It is also important to remember that if a correlation is spurious, its spatial location in the brain should be random, but our correlational effects are not random. Studies of empathy for pain, fear of pain and the social pain of being rejected all show correlations between self-report measures and activity in the dorsal anterior cingulate cortex. This region is the same one that is surgically lesioned to treat intractable chronic pain—hardly random.
In your interview with Ed Vul, I see that he suggests that even if these effects aren’t entirely spurious, they may only account for a relatively small percentage of the variance and thus aren’t that scientifically interesting. First of all, that’s a major admission right there to go from arguing these are “spurious and invalid” to admitting they are “probably valid, but modest.”

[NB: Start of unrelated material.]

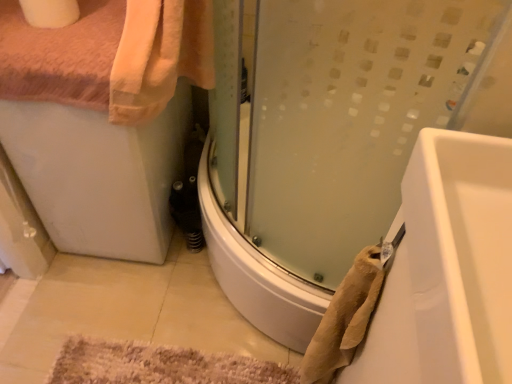 Locate an element on the screen. This screenshot has width=512, height=384. free space to the left of beige textured bath mat at lower center is located at coordinates (66, 311).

Second of all, there are people who would otherwise be dead if we adopted Vul’s opinions regarding the importance of small effects. The biggest study to examine the effects of aspirin on heart attacks was stopped midway through the study because the experimenters looked at the data and realized it was unethical to prevent subjects in the placebo control from taking aspirin. Significantly more people had died from heart attacks in the placebo condition than the aspirin condition, and yet the experimental manipulation (aspirin versus placebo) in this study accounted for less than 1 percent of the variance in the outcomes.
So is there likely to be some inflation in the r-values obtained in whole-brain correlational analyses? Sure, but we’ve known this for a long time and most studies are interested in identifying where in the brain meaningful relations are occurring rather than estimating their exact magnitude. Are the reported correlations egregiously inflated? Based on the sample of studies that Vul et al. survey, probably not. Is an invalid method being used to test whether meaningful correlations are present and therefore worthy of the label “voodoo”? No way.
LEHRER: Do you think this controversy has had any positive benefits for the field, even though you strongly disagree with its findings?
LIEBERMAN: The answer is yes, but it’s worth taking a moment to discuss the potential harm as well. Despite the fact that Vul et al.’s novel claims (impossibly high correlations, invalid methods) are demonstrably false, these claims have the potential to bring great harm to the field. There are people at funding agencies and top journals wondering whether they should continue to support this kind of work. And this [effect] doesn’t just involve social neuroscience either, because anyone reading their paper can recognize that the issues Vul et al. raise, albeit incorrectly, apply equally to all areas of cognitive neuroscience. So even if people in the field recognize the limitations of the Vul et al. argument, it may be a challenge to regain the trust of those we count on to support our work. It’s a well-known social psychological fact that when someone is cleared of a crime, the lasting association is between the person and the crime, rather than the fact that they were cleared.
On to the good news. I think this is getting lots of people to think more carefully about many different kinds of analyses. For instance, many of the “independent” correlations that Vul et al. approve of have a source of bias (restriction of range) that causes them to under-estimate the true correlation value. There’s a statistical correction for this and we’ve included it in our reply. Additionally, the results of the simulation we ran in our reply was illuminating for us. Based on how we and other social neuroscientists typically analyze data, this simulation suggests that we should really be aiming for samples of at least 18 subjects because at this size, there was a dramatic drop in the number of false positives (for example, finding a correlation of r=0.80 when no true correlation existed). Of course, we would always like to run larger samples but the expense of imaging is tremendous.